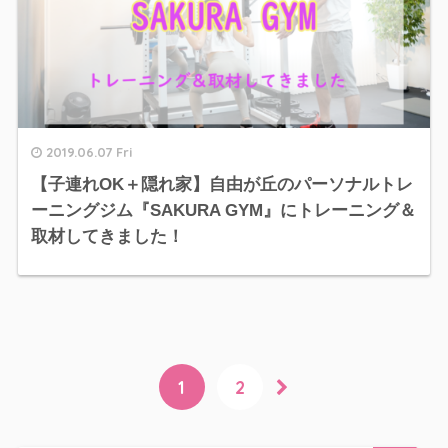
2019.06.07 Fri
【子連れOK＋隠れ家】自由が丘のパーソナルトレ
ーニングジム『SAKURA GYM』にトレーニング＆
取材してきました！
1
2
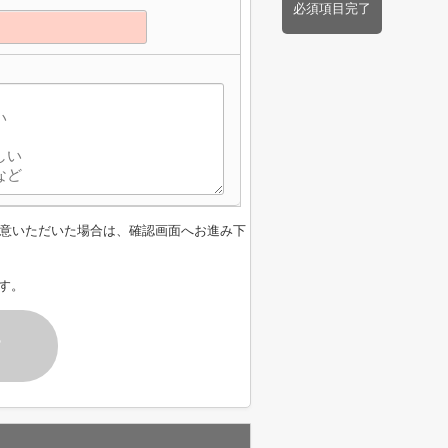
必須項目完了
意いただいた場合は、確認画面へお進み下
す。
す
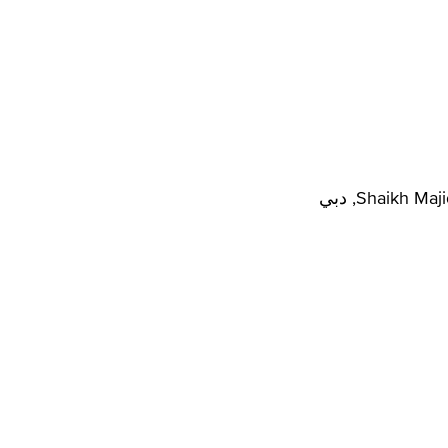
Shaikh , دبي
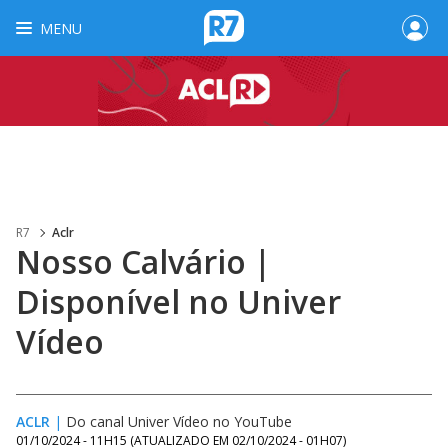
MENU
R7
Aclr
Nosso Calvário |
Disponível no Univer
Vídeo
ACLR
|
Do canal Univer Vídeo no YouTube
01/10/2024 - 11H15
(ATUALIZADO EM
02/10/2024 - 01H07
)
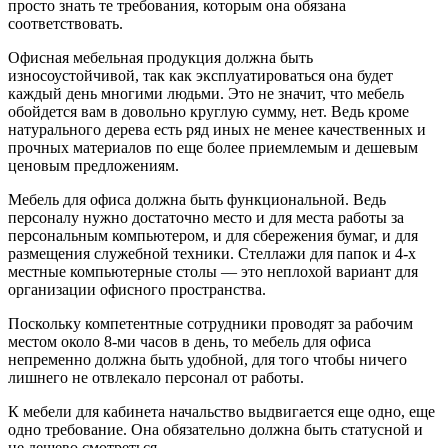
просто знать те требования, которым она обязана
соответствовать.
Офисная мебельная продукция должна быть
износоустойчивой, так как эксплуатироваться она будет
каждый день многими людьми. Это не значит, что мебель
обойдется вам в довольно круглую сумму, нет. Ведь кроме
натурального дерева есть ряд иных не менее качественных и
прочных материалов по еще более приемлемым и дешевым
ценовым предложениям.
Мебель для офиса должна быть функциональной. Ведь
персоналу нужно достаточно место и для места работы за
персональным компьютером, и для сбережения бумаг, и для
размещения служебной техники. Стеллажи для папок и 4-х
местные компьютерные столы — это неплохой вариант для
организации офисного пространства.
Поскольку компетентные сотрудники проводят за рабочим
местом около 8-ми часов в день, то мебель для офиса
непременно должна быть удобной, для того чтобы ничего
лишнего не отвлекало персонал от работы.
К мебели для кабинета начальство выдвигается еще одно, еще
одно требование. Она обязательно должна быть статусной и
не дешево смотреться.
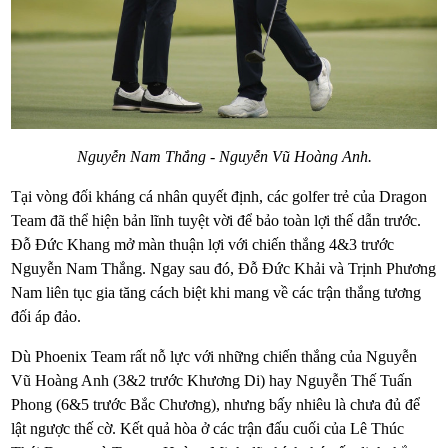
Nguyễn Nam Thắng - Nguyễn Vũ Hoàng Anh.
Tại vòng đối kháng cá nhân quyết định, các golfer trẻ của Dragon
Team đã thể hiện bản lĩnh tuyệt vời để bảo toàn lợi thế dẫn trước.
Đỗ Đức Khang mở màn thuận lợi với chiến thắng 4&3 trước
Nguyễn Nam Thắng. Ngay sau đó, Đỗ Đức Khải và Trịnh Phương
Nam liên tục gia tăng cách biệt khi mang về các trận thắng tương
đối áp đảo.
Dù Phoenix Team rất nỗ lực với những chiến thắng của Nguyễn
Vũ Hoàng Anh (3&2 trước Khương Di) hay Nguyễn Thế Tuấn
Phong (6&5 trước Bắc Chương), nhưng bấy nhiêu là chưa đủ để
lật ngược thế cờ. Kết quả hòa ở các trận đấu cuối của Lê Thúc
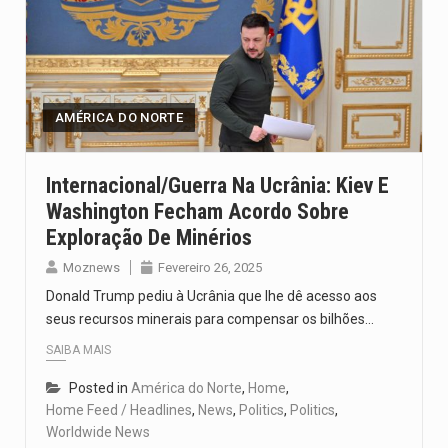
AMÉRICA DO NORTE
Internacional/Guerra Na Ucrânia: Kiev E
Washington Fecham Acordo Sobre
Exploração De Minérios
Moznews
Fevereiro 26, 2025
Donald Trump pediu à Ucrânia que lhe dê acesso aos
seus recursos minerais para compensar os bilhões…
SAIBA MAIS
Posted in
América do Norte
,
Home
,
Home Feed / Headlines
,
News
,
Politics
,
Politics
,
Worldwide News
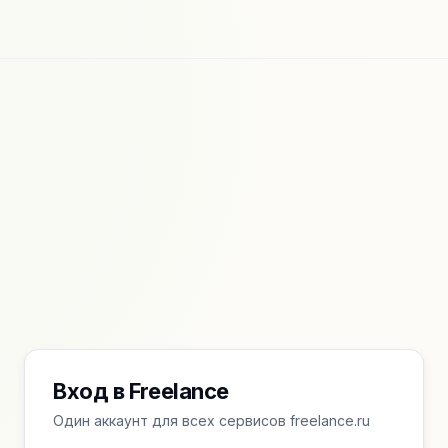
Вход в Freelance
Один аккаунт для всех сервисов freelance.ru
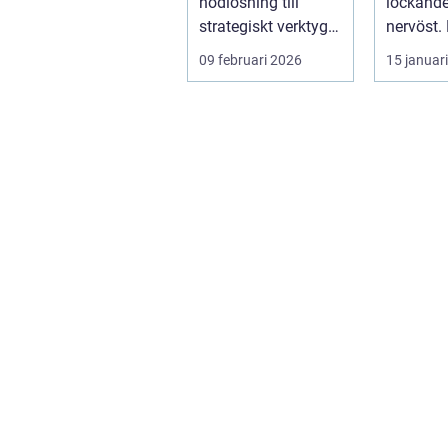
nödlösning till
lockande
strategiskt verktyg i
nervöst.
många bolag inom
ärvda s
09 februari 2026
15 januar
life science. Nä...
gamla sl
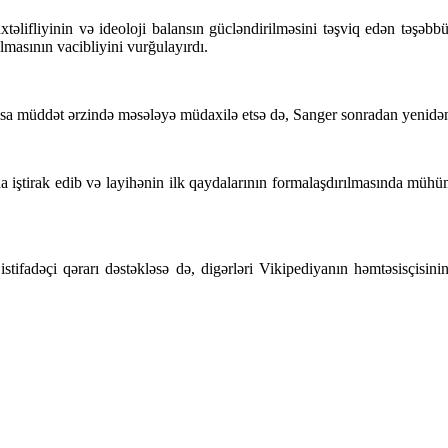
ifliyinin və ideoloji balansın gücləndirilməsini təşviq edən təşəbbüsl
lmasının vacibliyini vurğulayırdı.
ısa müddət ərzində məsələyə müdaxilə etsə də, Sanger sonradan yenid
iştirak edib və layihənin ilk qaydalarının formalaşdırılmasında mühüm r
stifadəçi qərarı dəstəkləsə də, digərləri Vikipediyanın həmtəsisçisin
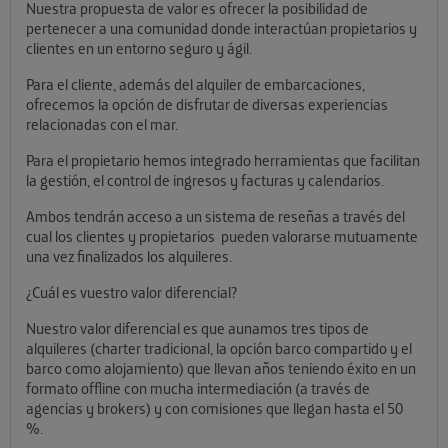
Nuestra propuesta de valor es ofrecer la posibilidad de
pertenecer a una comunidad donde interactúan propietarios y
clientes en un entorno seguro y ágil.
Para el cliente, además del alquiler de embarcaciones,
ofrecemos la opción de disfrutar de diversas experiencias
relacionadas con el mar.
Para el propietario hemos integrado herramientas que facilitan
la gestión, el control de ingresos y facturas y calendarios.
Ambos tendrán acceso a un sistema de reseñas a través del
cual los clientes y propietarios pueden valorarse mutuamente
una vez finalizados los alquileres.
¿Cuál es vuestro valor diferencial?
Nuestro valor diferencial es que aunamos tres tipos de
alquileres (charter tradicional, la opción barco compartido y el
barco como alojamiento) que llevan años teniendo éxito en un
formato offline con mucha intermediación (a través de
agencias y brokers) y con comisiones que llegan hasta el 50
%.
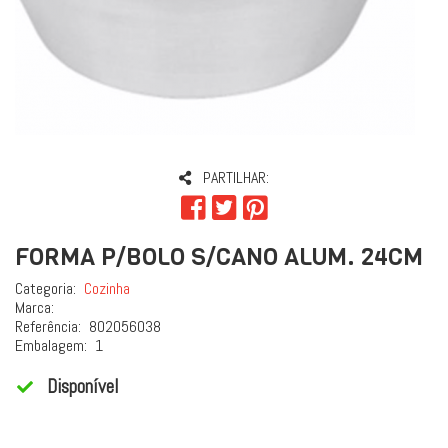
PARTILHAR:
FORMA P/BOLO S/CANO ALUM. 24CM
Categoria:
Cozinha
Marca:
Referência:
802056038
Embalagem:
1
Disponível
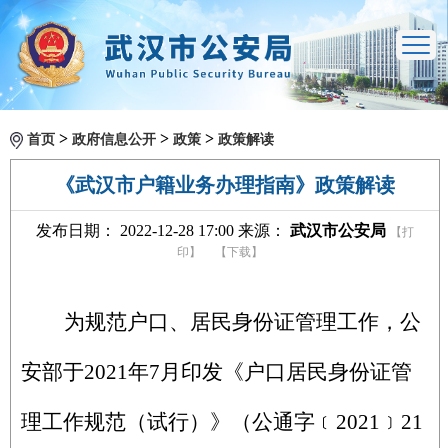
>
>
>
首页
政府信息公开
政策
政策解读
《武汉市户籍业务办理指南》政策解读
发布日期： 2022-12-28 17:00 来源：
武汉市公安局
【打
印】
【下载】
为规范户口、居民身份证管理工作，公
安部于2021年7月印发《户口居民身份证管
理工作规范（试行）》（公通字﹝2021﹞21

...

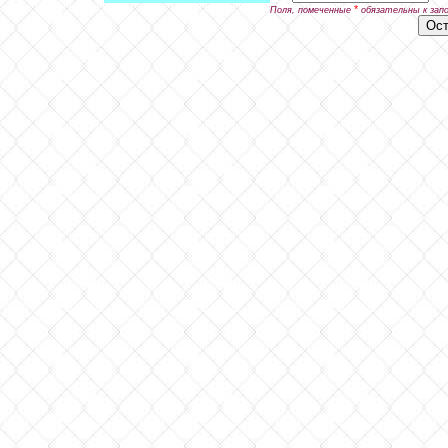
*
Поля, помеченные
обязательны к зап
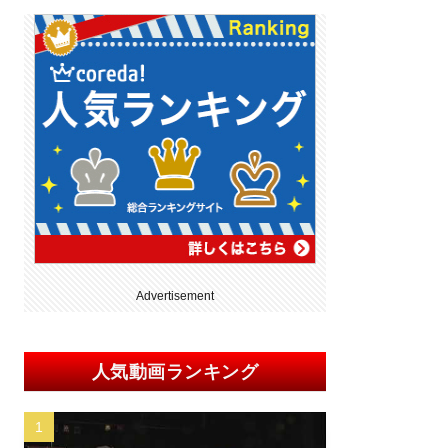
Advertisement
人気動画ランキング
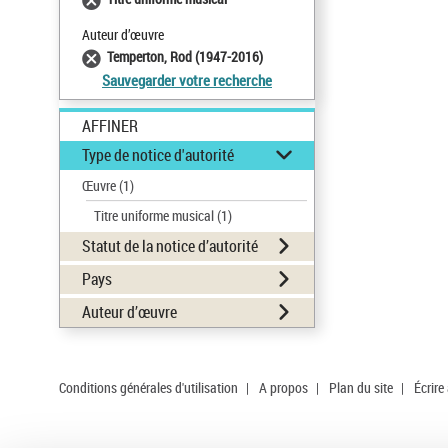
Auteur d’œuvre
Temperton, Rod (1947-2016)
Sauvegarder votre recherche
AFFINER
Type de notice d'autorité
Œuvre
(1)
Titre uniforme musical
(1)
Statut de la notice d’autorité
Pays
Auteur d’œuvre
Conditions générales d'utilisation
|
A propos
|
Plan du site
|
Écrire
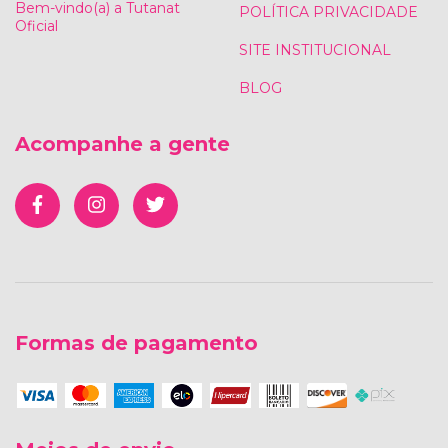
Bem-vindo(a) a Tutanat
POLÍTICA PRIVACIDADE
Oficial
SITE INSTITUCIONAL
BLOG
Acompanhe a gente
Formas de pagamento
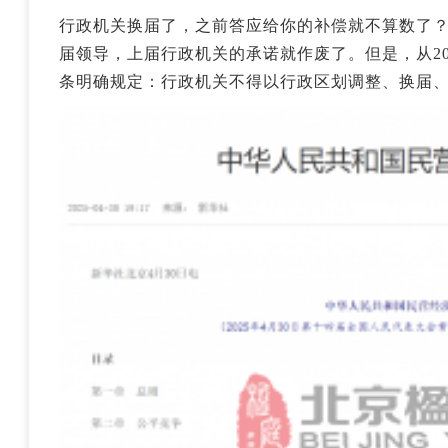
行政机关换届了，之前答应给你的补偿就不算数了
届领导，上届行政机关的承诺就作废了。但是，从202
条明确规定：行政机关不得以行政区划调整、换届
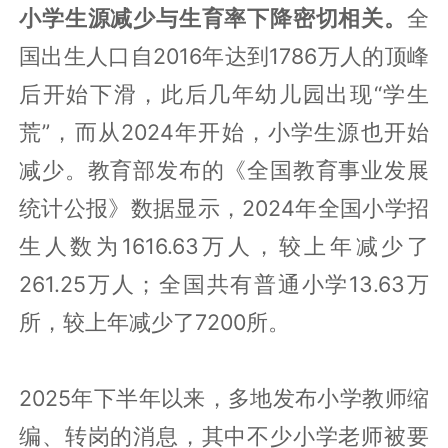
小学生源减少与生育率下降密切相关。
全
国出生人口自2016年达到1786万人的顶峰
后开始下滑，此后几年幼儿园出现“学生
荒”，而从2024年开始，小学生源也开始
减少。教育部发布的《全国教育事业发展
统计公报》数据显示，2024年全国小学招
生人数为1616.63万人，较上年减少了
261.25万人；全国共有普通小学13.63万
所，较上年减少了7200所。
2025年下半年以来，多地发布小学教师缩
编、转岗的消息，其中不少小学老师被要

* * *

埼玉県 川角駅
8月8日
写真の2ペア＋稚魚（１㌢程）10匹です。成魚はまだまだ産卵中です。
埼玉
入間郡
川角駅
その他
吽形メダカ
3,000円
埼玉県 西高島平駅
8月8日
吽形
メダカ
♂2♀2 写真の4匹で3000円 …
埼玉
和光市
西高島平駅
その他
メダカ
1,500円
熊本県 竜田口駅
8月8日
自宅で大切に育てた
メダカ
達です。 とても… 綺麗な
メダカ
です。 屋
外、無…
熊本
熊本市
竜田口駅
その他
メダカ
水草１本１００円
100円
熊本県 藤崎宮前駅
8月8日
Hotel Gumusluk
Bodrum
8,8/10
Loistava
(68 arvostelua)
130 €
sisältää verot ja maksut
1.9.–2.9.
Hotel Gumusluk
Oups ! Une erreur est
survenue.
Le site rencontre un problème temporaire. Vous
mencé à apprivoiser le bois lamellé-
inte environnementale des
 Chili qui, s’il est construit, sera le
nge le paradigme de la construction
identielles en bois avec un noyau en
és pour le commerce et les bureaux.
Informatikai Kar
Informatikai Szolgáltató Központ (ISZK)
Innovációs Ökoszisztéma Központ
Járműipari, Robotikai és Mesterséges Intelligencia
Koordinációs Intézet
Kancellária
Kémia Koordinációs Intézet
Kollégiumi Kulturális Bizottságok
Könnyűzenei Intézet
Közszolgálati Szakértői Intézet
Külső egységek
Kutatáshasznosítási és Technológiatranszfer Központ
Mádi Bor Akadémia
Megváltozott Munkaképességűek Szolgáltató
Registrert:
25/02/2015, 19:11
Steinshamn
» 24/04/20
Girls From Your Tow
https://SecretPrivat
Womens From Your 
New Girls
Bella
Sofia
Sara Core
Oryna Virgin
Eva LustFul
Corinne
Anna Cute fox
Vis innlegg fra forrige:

## WHAT TO DO
The material above holds pictures; leave them out and set down exactly the lines from the line with "одно требование. Она" to the line with "Vũ Hoàng Anh (3&2", both included.

## EXERCISE RESULT
одно требование. Она обязательно должна быть статусной и
не дешево смотреться.
Nguyễn Nam Thắng - Nguyễn Vũ Hoàng Anh.
Tại vòng đối kháng cá nhân quyết định, các golfer trẻ của Dragon
Team đã thể hiện bản lĩnh tuyệt vời để bảo toàn lợi thế dẫn trước.
Đỗ Đức Khang mở màn thuận lợi với chiến thắng 4&3 trước
Nguyễn Nam Thắng. Ngay sau đó, Đỗ Đức Khải và Trịnh Phương
Nam liên tục gia tăng cách biệt khi mang về các trận thắng tương
đối áp đảo.
Dù Phoenix Team rất nỗ lực với những chiến thắng của Nguyễn
Vũ Hoàng Anh (3&2 trước Khương Di) hay Nguyễn Thế Tuấn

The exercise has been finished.